If no-one has picked this one up in two weeks (When I get back off holiday and get all my meetings out of the way) I'll have a crack at it.

I'm pretty handy with PHP, and the syntax of perl looks fairly similar... I'm hoping I can pick it up pretty quickly.

I may need some help rolling the RPM though! :-)
...
Nick

"No good deed goes unpunished." :-x...

msoulier

Already working on it
« Reply #18 on: March 28, 2006, 06:01:38 AM »
Quote from: "xjjk16x"
I will add an extra $100 to the pot if it helps....


Sounds good to me. I happen to be doing this already for work purposes. It's a tad specialized at the moment, but I hope to fix that when I export it to sourceforge.

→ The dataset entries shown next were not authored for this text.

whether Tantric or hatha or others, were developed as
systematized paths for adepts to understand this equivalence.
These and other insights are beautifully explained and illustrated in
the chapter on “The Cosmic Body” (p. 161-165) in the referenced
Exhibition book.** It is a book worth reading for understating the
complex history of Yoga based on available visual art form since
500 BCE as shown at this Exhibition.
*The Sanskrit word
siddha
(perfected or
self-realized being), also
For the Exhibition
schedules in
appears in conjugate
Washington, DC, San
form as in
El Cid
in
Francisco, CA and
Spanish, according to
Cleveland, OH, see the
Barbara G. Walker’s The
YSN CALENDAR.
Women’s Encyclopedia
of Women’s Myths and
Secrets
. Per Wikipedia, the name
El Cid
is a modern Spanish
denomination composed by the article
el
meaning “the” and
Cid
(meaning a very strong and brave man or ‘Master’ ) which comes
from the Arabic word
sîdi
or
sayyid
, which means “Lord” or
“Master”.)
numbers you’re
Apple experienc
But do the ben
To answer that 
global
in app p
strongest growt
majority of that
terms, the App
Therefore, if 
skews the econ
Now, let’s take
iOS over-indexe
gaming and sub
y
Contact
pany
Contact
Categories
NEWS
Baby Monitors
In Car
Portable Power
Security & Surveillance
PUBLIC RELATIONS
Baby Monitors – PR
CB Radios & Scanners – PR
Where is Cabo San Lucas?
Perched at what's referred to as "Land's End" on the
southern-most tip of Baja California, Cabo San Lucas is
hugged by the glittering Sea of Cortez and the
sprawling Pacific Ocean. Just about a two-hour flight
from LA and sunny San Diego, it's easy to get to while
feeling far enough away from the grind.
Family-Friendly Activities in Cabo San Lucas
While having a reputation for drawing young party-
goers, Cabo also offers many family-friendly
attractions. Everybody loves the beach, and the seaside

I don't suppose anyone made a clear requirements list. At the moment I'm only satisfying my own.

Mike

dhardy

Server Manager SSL Certificate panel.
« Reply #19 on: March 28, 2006, 09:10:31 AM »
Quote
I don't suppose anyone made a clear requirements list


I did - at the top of the thread, here it is again:

Quote
If anyone would be prepared to develop the panels and wrap it all up in an RPM as a GPL contrib I would gladly pay a bounty of say £50/$75 by paypal - either to the developer or direct to the project.

The scope would be:

1. SME 7 server manager panel to generate a CSR.
2. SME 7 server manager panel to upload a signed certificate.
3. SME 7 server manager panel to generate a self signed certificate*
4. Support for 'chained root certificates' when required to build a proper chain of trust.

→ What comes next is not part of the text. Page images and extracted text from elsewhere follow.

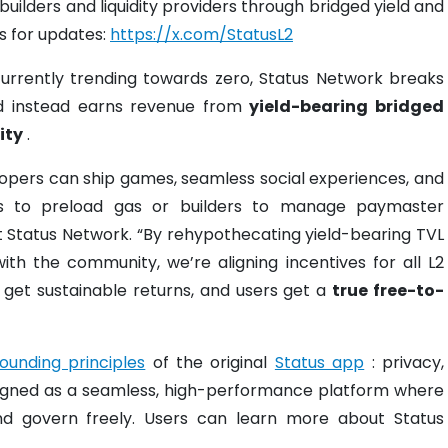
 builders and liquidity providers through bridged yield and
us for updates:
https://x.com/StatusL2
currently trending towards zero, Status Network breaks
 instead earns revenue from
yield-bearing bridged
ity
.
opers can ship games, seamless social experiences, and
ers to preload gas or builders to manage paymaster
at Status Network. “By rehypothecating yield-bearing TVL
ith the community, we’re aligning incentives for all L2
s get sustainable returns, and users get a
true free-to-
founding principles
of the original
Status app
: privacy,
esigned as a seamless, high-performance platform where
nd govern freely. Users can learn more about Status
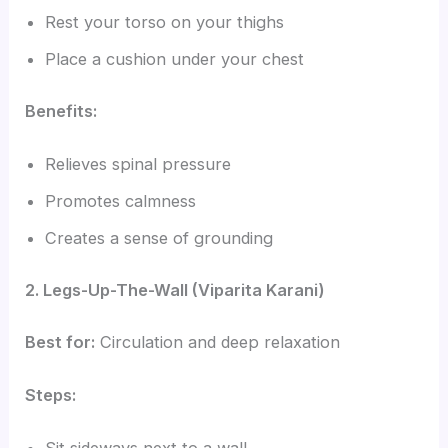
Rest your torso on your thighs
Place a cushion under your chest
Benefits:
Relieves spinal pressure
Promotes calmness
Creates a sense of grounding
2. Legs-Up-The-Wall (Viparita Karani)
Best for:
Circulation and deep relaxation
Steps:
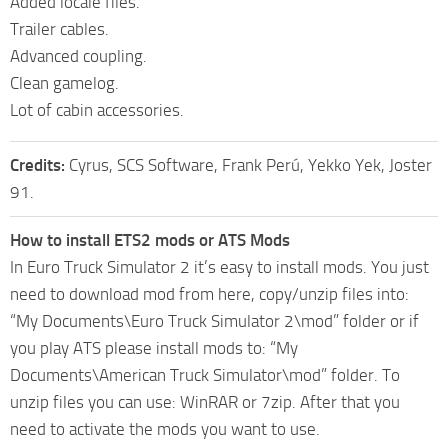
Added locale files.
Trailer cables.
Advanced coupling.
Clean gamelog.
Lot of cabin accessories.
Credits:
Cyrus, SCS Software, Frank Perú, Yekko Yek, Joster
91.
How to install ETS2 mods or ATS Mods
In Euro Truck Simulator 2 it’s easy to install mods. You just
need to download mod from here, copy/unzip files into:
“My Documents\Euro Truck Simulator 2\mod” folder or if
you play ATS please install mods to: “My
Documents\American Truck Simulator\mod” folder. To
unzip files you can use: WinRAR or 7zip. After that you
need to activate the mods you want to use.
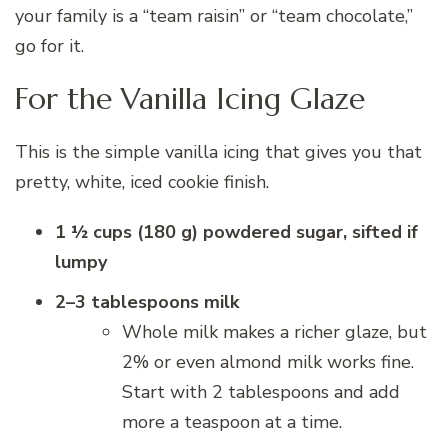
your family is a “team raisin” or “team chocolate,”
go for it.
For the Vanilla Icing Glaze
This is the simple vanilla icing that gives you that
pretty, white, iced cookie finish.
1 ½ cups (180 g) powdered sugar, sifted if
lumpy
2–3 tablespoons milk
Whole milk makes a richer glaze, but
2% or even almond milk works fine.
Start with 2 tablespoons and add
more a teaspoon at a time.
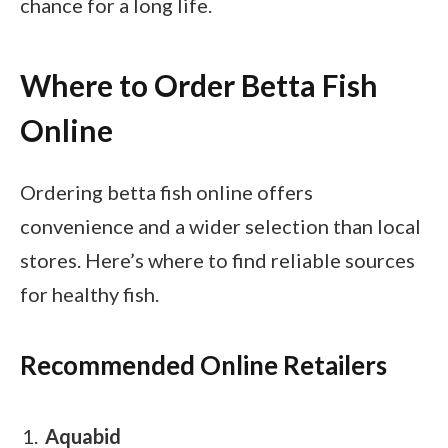
chance for a long life.
Where to Order Betta Fish
Online
Ordering betta fish online offers
convenience and a wider selection than local
stores. Here’s where to find reliable sources
for healthy fish.
Recommended Online Retailers
Aquabid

(*Anyone who decided not to renew a trial or purchased certificate would need a way to move back to a self signed cert that was at least as easy as moving to a trusted cert.)

Optional features I would like:

5. Cron job to do a countdown nag that the certificate will expire in 21 days
6. Support for the cacert.org certificates (I don't know that this is necessarily any different to steps 1 and 2 above.
7. Affiliated certificate purchase partner to enable contribs to benefit directly from certificates sold.


I primarily want an easy way to 'try out' a purchased or third party cert (which are generally only good for a month) which doesn't need a visit to the command line. Hence  no.3, the easy way back to a self signed cert at the touch of a button.

The renewal process needs to be able to retain the 'key' because CAcert do not require the key to be submitted to them again when they renew the certificate. (This may be common behaviour, I've always bought a new cert from someone else rather than renewed an existing cert with the same authority).

Ideally everything needs to work in a way that doesn't interfere with the built in methods of doing it

No.7 was a money generating thought - it needs more input from others to shape/direct/reject it.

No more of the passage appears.